[GIVEN RECORDS]
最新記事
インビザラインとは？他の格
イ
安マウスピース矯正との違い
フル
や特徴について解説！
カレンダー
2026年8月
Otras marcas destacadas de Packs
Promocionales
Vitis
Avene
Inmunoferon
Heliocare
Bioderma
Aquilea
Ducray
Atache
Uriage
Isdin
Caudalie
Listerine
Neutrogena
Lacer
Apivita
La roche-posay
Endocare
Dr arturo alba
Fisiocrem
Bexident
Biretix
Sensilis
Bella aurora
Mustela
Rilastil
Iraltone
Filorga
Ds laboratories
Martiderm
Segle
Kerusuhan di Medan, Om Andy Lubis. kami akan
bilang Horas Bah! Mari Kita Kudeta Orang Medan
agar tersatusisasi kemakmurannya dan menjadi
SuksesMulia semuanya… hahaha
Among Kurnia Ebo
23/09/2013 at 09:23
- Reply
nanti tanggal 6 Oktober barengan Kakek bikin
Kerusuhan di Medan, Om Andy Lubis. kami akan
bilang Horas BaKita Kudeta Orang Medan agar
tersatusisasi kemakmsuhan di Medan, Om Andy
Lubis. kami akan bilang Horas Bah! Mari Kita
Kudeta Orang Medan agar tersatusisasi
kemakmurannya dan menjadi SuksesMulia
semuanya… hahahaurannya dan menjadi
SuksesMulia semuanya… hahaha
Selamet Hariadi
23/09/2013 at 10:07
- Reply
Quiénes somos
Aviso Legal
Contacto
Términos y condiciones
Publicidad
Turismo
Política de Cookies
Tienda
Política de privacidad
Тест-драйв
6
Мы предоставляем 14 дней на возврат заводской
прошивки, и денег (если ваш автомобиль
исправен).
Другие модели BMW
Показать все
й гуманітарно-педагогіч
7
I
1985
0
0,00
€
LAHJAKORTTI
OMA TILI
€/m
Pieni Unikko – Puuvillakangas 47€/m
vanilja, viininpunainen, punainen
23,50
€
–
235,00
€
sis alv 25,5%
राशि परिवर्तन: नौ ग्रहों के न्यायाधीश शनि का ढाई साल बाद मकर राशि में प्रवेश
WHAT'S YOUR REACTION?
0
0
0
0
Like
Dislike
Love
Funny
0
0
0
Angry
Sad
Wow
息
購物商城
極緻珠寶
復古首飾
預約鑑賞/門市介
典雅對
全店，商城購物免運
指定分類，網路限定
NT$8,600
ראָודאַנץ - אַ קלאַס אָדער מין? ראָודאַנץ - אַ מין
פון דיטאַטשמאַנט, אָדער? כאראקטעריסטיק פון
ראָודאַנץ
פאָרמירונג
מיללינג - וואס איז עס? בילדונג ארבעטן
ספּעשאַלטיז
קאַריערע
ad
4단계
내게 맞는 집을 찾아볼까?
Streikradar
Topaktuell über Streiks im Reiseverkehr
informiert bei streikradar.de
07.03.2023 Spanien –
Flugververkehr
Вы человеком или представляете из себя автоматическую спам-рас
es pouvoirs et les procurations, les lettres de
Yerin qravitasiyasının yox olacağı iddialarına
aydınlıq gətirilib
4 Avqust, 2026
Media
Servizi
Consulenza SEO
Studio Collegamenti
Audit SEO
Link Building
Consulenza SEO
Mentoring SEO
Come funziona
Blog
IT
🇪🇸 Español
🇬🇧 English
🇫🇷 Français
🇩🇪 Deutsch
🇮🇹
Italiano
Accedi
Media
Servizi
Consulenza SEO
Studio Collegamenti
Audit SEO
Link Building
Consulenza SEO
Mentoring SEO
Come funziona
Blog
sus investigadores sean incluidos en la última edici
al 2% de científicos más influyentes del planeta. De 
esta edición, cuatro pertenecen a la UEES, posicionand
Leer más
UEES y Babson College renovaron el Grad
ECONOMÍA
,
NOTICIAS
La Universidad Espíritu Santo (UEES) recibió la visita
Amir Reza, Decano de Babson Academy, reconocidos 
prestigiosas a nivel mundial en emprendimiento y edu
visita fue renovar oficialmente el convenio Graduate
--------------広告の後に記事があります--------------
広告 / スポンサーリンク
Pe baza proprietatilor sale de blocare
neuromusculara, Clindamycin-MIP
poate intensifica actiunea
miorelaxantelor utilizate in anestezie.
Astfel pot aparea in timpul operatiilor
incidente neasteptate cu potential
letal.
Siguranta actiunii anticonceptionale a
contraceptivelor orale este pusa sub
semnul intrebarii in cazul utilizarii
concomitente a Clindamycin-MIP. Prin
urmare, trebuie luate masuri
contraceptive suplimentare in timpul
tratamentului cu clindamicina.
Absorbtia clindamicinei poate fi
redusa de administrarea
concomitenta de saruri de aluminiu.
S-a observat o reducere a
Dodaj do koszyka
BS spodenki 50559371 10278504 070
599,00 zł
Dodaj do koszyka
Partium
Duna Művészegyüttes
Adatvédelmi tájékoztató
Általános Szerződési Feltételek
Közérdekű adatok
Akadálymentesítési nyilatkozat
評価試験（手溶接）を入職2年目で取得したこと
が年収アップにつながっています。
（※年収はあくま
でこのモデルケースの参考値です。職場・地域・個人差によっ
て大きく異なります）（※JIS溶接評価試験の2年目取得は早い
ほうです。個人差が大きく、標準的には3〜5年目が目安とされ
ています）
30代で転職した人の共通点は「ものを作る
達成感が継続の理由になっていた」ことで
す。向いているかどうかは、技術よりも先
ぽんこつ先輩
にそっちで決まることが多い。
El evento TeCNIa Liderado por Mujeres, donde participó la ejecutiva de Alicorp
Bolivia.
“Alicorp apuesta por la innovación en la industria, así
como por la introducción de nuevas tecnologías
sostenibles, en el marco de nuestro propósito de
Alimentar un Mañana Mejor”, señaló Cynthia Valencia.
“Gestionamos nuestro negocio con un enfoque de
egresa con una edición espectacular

[TRY IT]
Restate the full data above, keeping each word intact.

[EXPECTED ANSWER]
最新記事
インビザラインとは？他の格
イ
安マウスピース矯正との違い
フル
や特徴について解説！
カレンダー
2026年8月
Otras marcas destacadas de Packs
Promocionales
Vitis
Avene
Inmunoferon
Heliocare
Bioderma
Aquilea
Ducray
Atache
Uriage
Isdin
Caudalie
Listerine
Neutrogena
Lacer
Apivita
La roche-posay
Endocare
Dr arturo alba
Fisiocrem
Bexident
Biretix
Sensilis
Bella aurora
Mustela
Rilastil
Iraltone
Filorga
Ds laboratories
Martiderm
Segle
Kerusuhan di Medan, Om Andy Lubis. kami akan
bilang Horas Bah! Mari Kita Kudeta Orang Medan
agar tersatusisasi kemakmurannya dan menjadi
SuksesMulia semuanya… hahaha
Among Kurnia Ebo
23/09/2013 at 09:23
- Reply
nanti tanggal 6 Oktober barengan Kakek bikin
Kerusuhan di Medan, Om Andy Lubis. kami akan
bilang Horas BaKita Kudeta Orang Medan agar
tersatusisasi kemakmsuhan di Medan, Om Andy
Lubis. kami akan bilang Horas Bah! Mari Kita
Kudeta Orang Medan agar tersatusisasi
kemakmurannya dan menjadi SuksesMulia
semuanya… hahahaurannya dan menjadi
SuksesMulia semuanya… hahaha
Selamet Hariadi
23/09/2013 at 10:07
- Reply
Quiénes somos
Aviso Legal
Contacto
Términos y condiciones
Publicidad
Turismo
Política de Cookies
Tienda
Política de privacidad
Тест-драйв
6
Мы предоставляем 14 дней на возврат заводской
прошивки, и денег (если ваш автомобиль
исправен).
Другие модели BMW
Показать все
й гуманітарно-педагогіч
7
I
1985
0
0,00
€
LAHJAKORTTI
OMA TILI
€/m
Pieni Unikko – Puuvillakangas 47€/m
vanilja, viininpunainen, punainen
23,50
€
–
235,00
€
sis alv 25,5%
राशि परिवर्तन: नौ ग्रहों के न्यायाधीश शनि का ढाई साल बाद मकर राशि में प्रवेश
WHAT'S YOUR REACTION?
0
0
0
0
Like
Dislike
Love
Funny
0
0
0
Angry
Sad
Wow
息
購物商城
極緻珠寶
復古首飾
預約鑑賞/門市介
典雅對
全店，商城購物免運
指定分類，網路限定
NT$8,600
ראָודאַנץ - אַ קלאַס אָדער מין? ראָודאַנץ - אַ מין
פון דיטאַטשמאַנט, אָדער? כאראקטעריסטיק פון
ראָודאַנץ
פאָרמירונג
מיללינג - וואס איז עס? בילדונג ארבעטן
ספּעשאַלטיז
קאַריערע
ad
4단계
내게 맞는 집을 찾아볼까?
Streikradar
Topaktuell über Streiks im Reiseverkehr
informiert bei streikradar.de
07.03.2023 Spanien –
Flugververkehr
Вы человеком или представляете из себя автоматическую спам-рас
es pouvoirs et les procurations, les lettres de
Yerin qravitasiyasının yox olacağı iddialarına
aydınlıq gətirilib
4 Avqust, 2026
Media
Servizi
Consulenza SEO
Studio Collegamenti
Audit SEO
Link Building
Consulenza SEO
Mentoring SEO
Come funziona
Blog
IT
🇪🇸 Español
🇬🇧 English
🇫🇷 Français
🇩🇪 Deutsch
🇮🇹
Italiano
Accedi
Media
Servizi
Consulenza SEO
Studio Collegamenti
Audit SEO
Link Building
Consulenza SEO
Mentoring SEO
Come funziona
Blog
sus investigadores sean incluidos en la última edici
al 2% de científicos más influyentes del planeta. De 
esta edición, cuatro pertenecen a la UEES, posicionand
Leer más
UEES y Babson College renovaron el Grad
ECONOMÍA
,
NOTICIAS
La Universidad Espíritu Santo (UEES) recibió la visita
Amir Reza, Decano de Babson Academy, reconocidos 
prestigiosas a nivel mundial en emprendimiento y edu
visita fue renovar oficialmente el convenio Graduate
--------------広告の後に記事があります--------------
広告 / スポンサーリンク
Pe baza proprietatilor sale de blocare
neuromusculara, Clindamycin-MIP
poate intensifica actiunea
miorelaxantelor utilizate in anestezie.
Astfel pot aparea in timpul operatiilor
incidente neasteptate cu potential
letal.
Siguranta actiunii anticonceptionale a
contraceptivelor orale este pusa sub
semnul intrebarii in cazul utilizarii
concomitente a Clindamycin-MIP. Prin
urmare, trebuie luate masuri
contraceptive suplimentare in timpul
tratamentului cu clindamicina.
Absorbtia clindamicinei poate fi
redusa de administrarea
concomitenta de saruri de aluminiu.
S-a observat o reducere a
Dodaj do koszyka
BS spodenki 50559371 10278504 070
599,00 zł
Dodaj do koszyka
Partium
Duna Művészegyüttes
Adatvédelmi tájékoztató
Általános Szerződési Feltételek
Közérdekű adatok
Akadálymentesítési nyilatkozat
評価試験（手溶接）を入職2年目で取得したこと
が年収アップにつながっています。
（※年収はあくま
でこのモデルケースの参考値です。職場・地域・個人差によっ
て大きく異なります）（※JIS溶接評価試験の2年目取得は早い
ほうです。個人差が大きく、標準的には3〜5年目が目安とされ
ています）
30代で転職した人の共通点は「ものを作る
達成感が継続の理由になっていた」ことで
す。向いているかどうかは、技術よりも先
ぽんこつ先輩
にそっちで決まることが多い。
El evento TeCNIa Liderado por Mujeres, donde participó la ejecutiva de Alicorp
Bolivia.
“Alicorp apuesta por la innovación en la industria, así
como por la introducción de nuevas tecnologías
sostenibles, en el marco de nuestro propósito de
Alimentar un Mañana Mejor”, señaló Cynthia Valencia.
“Gestionamos nuestro negocio con un enfoque de
egresa con una edición espectacular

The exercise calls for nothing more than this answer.